Data extract START

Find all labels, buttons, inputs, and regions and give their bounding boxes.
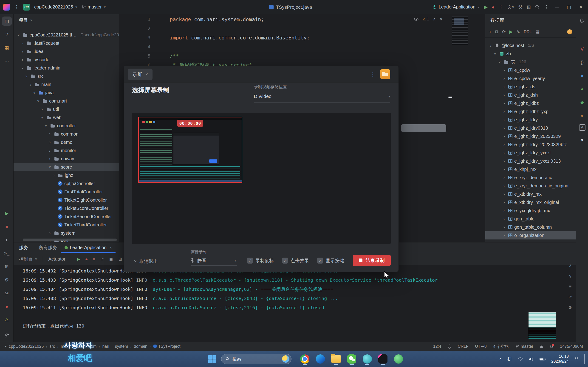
chevron-down-icon[interactable]: ∨ [493, 52, 497, 56]
horizontal-scrollbar[interactable] [23, 239, 117, 241]
breadcrumb-item[interactable]: nari [103, 344, 109, 349]
tree-item[interactable]: ∨controller [14, 122, 119, 130]
taskbar-app-app-teal[interactable] [361, 353, 373, 365]
tree-item[interactable]: ∨src [14, 72, 119, 80]
console-settings-icon[interactable]: ⚙ [569, 305, 572, 310]
encoding-selector[interactable]: UTF-8 [475, 344, 487, 349]
breadcrumb-item[interactable]: cppCode20221025 [9, 344, 44, 349]
tree-item[interactable]: ›e_jghz_ldry0313 [485, 124, 576, 132]
show-desktop-button[interactable] [584, 354, 585, 364]
tray-overflow-icon[interactable]: ∧ [499, 357, 502, 361]
chevron-down-icon[interactable]: ∨ [48, 165, 52, 169]
edit-icon[interactable]: ✎ [516, 29, 520, 34]
battery-icon[interactable] [540, 357, 546, 361]
version-control-icon[interactable] [4, 333, 9, 338]
chevron-right-icon[interactable]: › [502, 84, 506, 89]
console-run-icon[interactable]: ▶ [510, 29, 513, 34]
close-icon[interactable]: × [110, 245, 112, 250]
tree-item[interactable]: ›common [14, 130, 119, 138]
history-icon[interactable]: ◐ [2, 235, 12, 244]
tree-item[interactable]: ›e_xtbldry_mx_original [485, 198, 576, 206]
clear-output-icon[interactable]: ⟳ [569, 294, 572, 300]
minimize-button[interactable]: — [553, 4, 561, 10]
tree-item[interactable]: ›e_jghz_ldry [485, 116, 576, 124]
tree-item[interactable]: ›e_jghz_ldry_yxczl0313 [485, 157, 576, 165]
chevron-right-icon[interactable]: › [502, 225, 506, 230]
lock-icon[interactable] [540, 344, 543, 349]
tree-item[interactable]: ›e_yxnqldrytjb_mx [485, 206, 576, 215]
globe-icon[interactable]: ● [578, 71, 587, 80]
tree-item[interactable]: CTicketSecondController [14, 212, 119, 221]
services-tab-所有服务[interactable]: 所有服务 [35, 242, 61, 253]
close-button[interactable]: × [577, 4, 585, 10]
start-button[interactable] [208, 355, 216, 363]
tree-item[interactable]: CFirstTotalController [14, 188, 119, 196]
taskbar-app-file-explorer[interactable] [330, 353, 342, 365]
search-icon[interactable] [535, 5, 540, 10]
prev-problem-icon[interactable]: ∧ [433, 17, 436, 22]
tree-item[interactable]: ›gen_table [485, 215, 576, 223]
eye-icon[interactable] [414, 17, 419, 21]
chevron-right-icon[interactable]: › [502, 158, 506, 164]
tree-item[interactable]: ›e_jghz_ds [485, 83, 576, 91]
scroll-to-bottom-icon[interactable]: ∨ [569, 274, 572, 279]
debug-icon[interactable]: ● [2, 302, 12, 311]
sound-source-dropdown[interactable]: 静音 ∨ [191, 255, 237, 266]
wifi-icon[interactable] [518, 357, 523, 361]
run-configuration-selector[interactable]: LeaderApplication ∨ [432, 4, 480, 10]
taskbar-search[interactable]: 搜索 [221, 354, 292, 364]
chevron-down-icon[interactable]: ∨ [20, 66, 25, 70]
rerun-icon[interactable]: ⟳ [101, 257, 104, 262]
chevron-right-icon[interactable]: › [502, 117, 506, 122]
chevron-right-icon[interactable]: › [40, 107, 44, 112]
tree-item[interactable]: CTicketScoreController [14, 204, 119, 212]
recording-option-checkbox[interactable]: ✓显示按键 [317, 258, 344, 264]
chevron-right-icon[interactable]: › [502, 192, 506, 197]
checkbox-icon[interactable]: ✓ [247, 258, 253, 264]
tree-item[interactable]: CTicketEightController [14, 196, 119, 204]
ide-logo-icon[interactable] [3, 4, 10, 10]
tree-item[interactable]: ›e_jghz_ldbz_yxp [485, 107, 576, 116]
checkbox-icon[interactable]: ✓ [317, 258, 323, 264]
tree-item[interactable]: ›gen_table_column [485, 223, 576, 231]
chevron-right-icon[interactable]: › [502, 200, 506, 205]
tree-item[interactable]: ›e_jghz_dsh [485, 91, 576, 99]
chevron-down-icon[interactable]: ∨ [24, 74, 29, 78]
breadcrumb-item[interactable]: domain [134, 344, 147, 349]
tree-item[interactable]: ›monitor [14, 146, 119, 155]
recorder-tab[interactable]: 录屏 × [128, 69, 153, 80]
indent-selector[interactable]: 4 个空格 [493, 344, 509, 349]
debug-icon[interactable]: ● [85, 257, 88, 262]
build-icon[interactable]: ⊞ [2, 262, 12, 271]
chevron-down-icon[interactable]: ∨ [36, 99, 40, 103]
chevron-right-icon[interactable]: › [502, 208, 506, 213]
taskbar-app-app-green[interactable] [392, 353, 405, 365]
chevron-right-icon[interactable]: › [502, 125, 506, 131]
tree-item[interactable]: CcptjfxController [14, 179, 119, 188]
plugin-orange-icon[interactable]: ▦ [2, 43, 12, 52]
tree-item[interactable]: ∨score [14, 163, 119, 171]
editor-minimap[interactable] [452, 16, 468, 45]
taskbar-app-wechat[interactable] [346, 353, 358, 365]
profiler-button[interactable]: ● [492, 5, 495, 9]
screencast-icon[interactable]: ▢ [2, 17, 12, 26]
chevron-down-icon[interactable]: ∨ [488, 44, 493, 47]
tree-item[interactable]: ›e_xtbldry_mx [485, 190, 576, 198]
github-icon[interactable]: ● [578, 135, 587, 144]
notification-center-icon[interactable] [574, 357, 579, 361]
chevron-down-icon[interactable]: ∨ [30, 19, 32, 22]
recording-option-checkbox[interactable]: ✓点击效果 [282, 258, 309, 264]
tree-item[interactable]: ›noway [14, 155, 119, 163]
breadcrumb-item[interactable]: TSysProject [153, 344, 181, 349]
branch-widget[interactable]: master [515, 344, 533, 349]
chevron-right-icon[interactable]: › [502, 76, 506, 81]
main-menu-icon[interactable]: ⋮ [14, 5, 19, 9]
tab-close-icon[interactable]: × [145, 72, 148, 77]
duplicate-icon[interactable]: ⧉ [495, 29, 498, 34]
breadcrumb[interactable]: •cppCode20221025›src›main›java›com›nari›… [5, 344, 181, 349]
tree-item[interactable]: ›o_organization [485, 231, 576, 240]
chevron-right-icon[interactable]: › [502, 167, 506, 172]
tree-item[interactable]: ∨表126 [485, 58, 576, 66]
tree-item[interactable]: ›jghz [14, 171, 119, 179]
cancel-exit-button[interactable]: × 取消退出 [134, 256, 158, 266]
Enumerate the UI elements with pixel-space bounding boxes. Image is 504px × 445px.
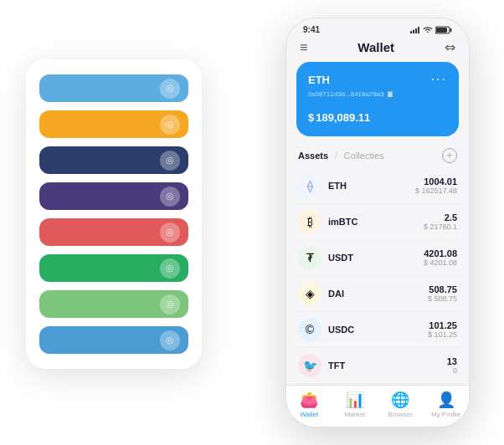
menu-icon[interactable]: ≡ [300, 40, 307, 55]
color-row-icon-7: ◎ [160, 330, 180, 350]
nav-icon-browser: 🌐 [391, 391, 409, 409]
color-row-3[interactable]: ◎ [39, 182, 188, 210]
svg-rect-2 [415, 28, 417, 33]
nav-label-wallet: Wallet [300, 411, 318, 418]
asset-usd-imbtc: $ 21760.1 [424, 222, 457, 231]
nav-item-market[interactable]: 📊 Market [332, 391, 378, 418]
tab-collecties[interactable]: Collecties [344, 151, 384, 161]
asset-name-eth: ETH [328, 181, 415, 191]
asset-amount-usdc: 101.25 [428, 320, 457, 330]
signal-icon [410, 27, 420, 33]
asset-item-eth[interactable]: ⟠ ETH 1004.01 $ 162517.48 [293, 168, 462, 204]
nav-item-browser[interactable]: 🌐 Browser [378, 391, 424, 418]
nav-label-market: Market [345, 411, 365, 418]
asset-item-imbtc[interactable]: ₿ imBTC 2.5 $ 21760.1 [293, 204, 462, 240]
asset-amount-dai: 508.75 [428, 284, 457, 294]
asset-values-imbtc: 2.5 $ 21760.1 [424, 212, 457, 231]
eth-card[interactable]: ETH ··· 0x08711d3d...8418a78a3 📋 $189,08… [296, 62, 459, 136]
color-row-icon-6: ◎ [160, 294, 180, 315]
phone-header: ≡ Wallet ⇔ [286, 38, 469, 62]
assets-tabs: Assets / Collecties [298, 151, 384, 161]
eth-card-balance: $189,089.11 [308, 105, 447, 126]
color-row-1[interactable]: ◎ [39, 110, 188, 138]
bottom-nav: 👛 Wallet 📊 Market 🌐 Browser 👤 My Profile [286, 385, 469, 427]
assets-header: Assets / Collecties + [286, 145, 469, 168]
color-row-7[interactable]: ◎ [39, 326, 188, 354]
asset-amount-imbtc: 2.5 [424, 212, 457, 222]
nav-icon-my-profile: 👤 [437, 391, 455, 409]
color-row-6[interactable]: ◎ [39, 290, 188, 318]
eth-card-top: ETH ··· [308, 72, 447, 87]
phone: 9:41 [285, 18, 470, 427]
tab-assets[interactable]: Assets [298, 151, 328, 161]
phone-content: ETH ··· 0x08711d3d...8418a78a3 📋 $189,08… [286, 62, 469, 385]
battery-icon [435, 26, 452, 34]
svg-rect-6 [436, 28, 447, 33]
status-icons [410, 26, 452, 34]
asset-list: ⟠ ETH 1004.01 $ 162517.48 ₿ imBTC 2.5 $ … [286, 168, 469, 385]
asset-usd-usdt: $ 4201.08 [424, 258, 457, 267]
eth-card-menu[interactable]: ··· [431, 72, 447, 87]
asset-item-tft[interactable]: 🐦 TFT 13 0 [293, 348, 462, 384]
asset-icon-eth: ⟠ [298, 174, 321, 197]
asset-icon-usdc: © [298, 318, 321, 341]
asset-item-usdc[interactable]: © USDC 101.25 $ 101.25 [293, 312, 462, 348]
asset-values-usdc: 101.25 $ 101.25 [428, 320, 457, 339]
asset-values-tft: 13 0 [447, 356, 457, 375]
color-row-0[interactable]: ◎ [39, 74, 188, 102]
svg-rect-0 [410, 31, 412, 33]
asset-usd-usdc: $ 101.25 [428, 330, 457, 339]
nav-icon-market: 📊 [346, 391, 364, 409]
color-row-4[interactable]: ◎ [39, 218, 188, 246]
wifi-icon [423, 27, 433, 33]
eth-card-label: ETH [308, 74, 330, 86]
status-bar: 9:41 [286, 18, 469, 38]
tab-divider: / [335, 151, 337, 161]
nav-icon-wallet: 👛 [300, 391, 318, 409]
asset-name-dai: DAI [328, 289, 428, 299]
nav-item-my-profile[interactable]: 👤 My Profile [424, 391, 470, 418]
scene: ◎◎◎◎◎◎◎◎ 9:41 [9, 9, 495, 436]
nav-label-my-profile: My Profile [431, 411, 461, 418]
asset-usd-tft: 0 [447, 366, 457, 375]
asset-amount-tft: 13 [447, 356, 457, 366]
add-asset-button[interactable]: + [442, 148, 457, 163]
asset-usd-eth: $ 162517.48 [415, 187, 457, 195]
nav-item-wallet[interactable]: 👛 Wallet [286, 391, 332, 418]
color-row-icon-5: ◎ [160, 258, 180, 279]
eth-card-address: 0x08711d3d...8418a78a3 📋 [308, 90, 447, 98]
color-row-5[interactable]: ◎ [39, 254, 188, 282]
asset-icon-dai: ◈ [298, 282, 321, 305]
color-row-icon-0: ◎ [160, 79, 180, 99]
color-row-icon-4: ◎ [160, 222, 180, 243]
asset-name-tft: TFT [328, 361, 447, 371]
nav-label-browser: Browser [388, 411, 413, 418]
asset-icon-imbtc: ₿ [298, 210, 321, 233]
status-time: 9:41 [303, 25, 320, 34]
asset-values-eth: 1004.01 $ 162517.48 [415, 176, 457, 195]
asset-item-usdt[interactable]: ₮ USDT 4201.08 $ 4201.08 [293, 240, 462, 276]
asset-item-dai[interactable]: ◈ DAI 508.75 $ 508.75 [293, 276, 462, 312]
asset-name-imbtc: imBTC [328, 217, 424, 227]
asset-amount-usdt: 4201.08 [424, 248, 457, 258]
asset-values-dai: 508.75 $ 508.75 [428, 284, 457, 303]
color-row-icon-3: ◎ [160, 187, 180, 207]
asset-name-usdt: USDT [328, 253, 424, 263]
wallet-title: Wallet [357, 40, 394, 54]
svg-rect-5 [450, 28, 452, 32]
color-row-icon-1: ◎ [160, 115, 180, 135]
color-row-2[interactable]: ◎ [39, 146, 188, 174]
asset-values-usdt: 4201.08 $ 4201.08 [424, 248, 457, 267]
asset-amount-eth: 1004.01 [415, 176, 457, 187]
svg-rect-3 [418, 27, 419, 33]
asset-icon-usdt: ₮ [298, 246, 321, 269]
expand-icon[interactable]: ⇔ [445, 39, 455, 55]
asset-name-usdc: USDC [328, 325, 428, 335]
asset-usd-dai: $ 508.75 [428, 294, 457, 303]
asset-icon-tft: 🐦 [298, 354, 321, 377]
svg-rect-1 [413, 29, 414, 33]
color-row-icon-2: ◎ [160, 151, 180, 171]
back-card-panel: ◎◎◎◎◎◎◎◎ [26, 59, 202, 369]
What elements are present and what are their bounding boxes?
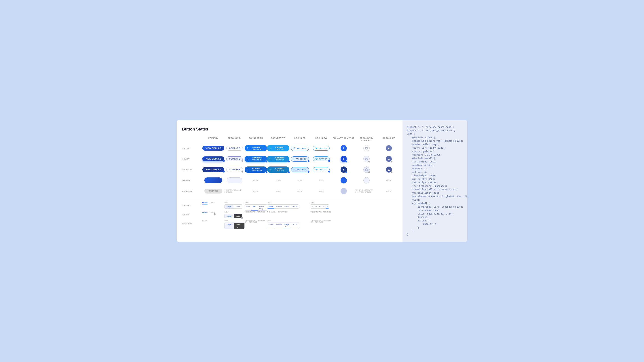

Data extract END

Task brief.
Filter by the word "search": copy every line of the data that holds it.

Exercise solution.
search-icon[interactable] [535, 5, 540, 10]
taskbar-search[interactable]: 搜索 [221, 354, 292, 364]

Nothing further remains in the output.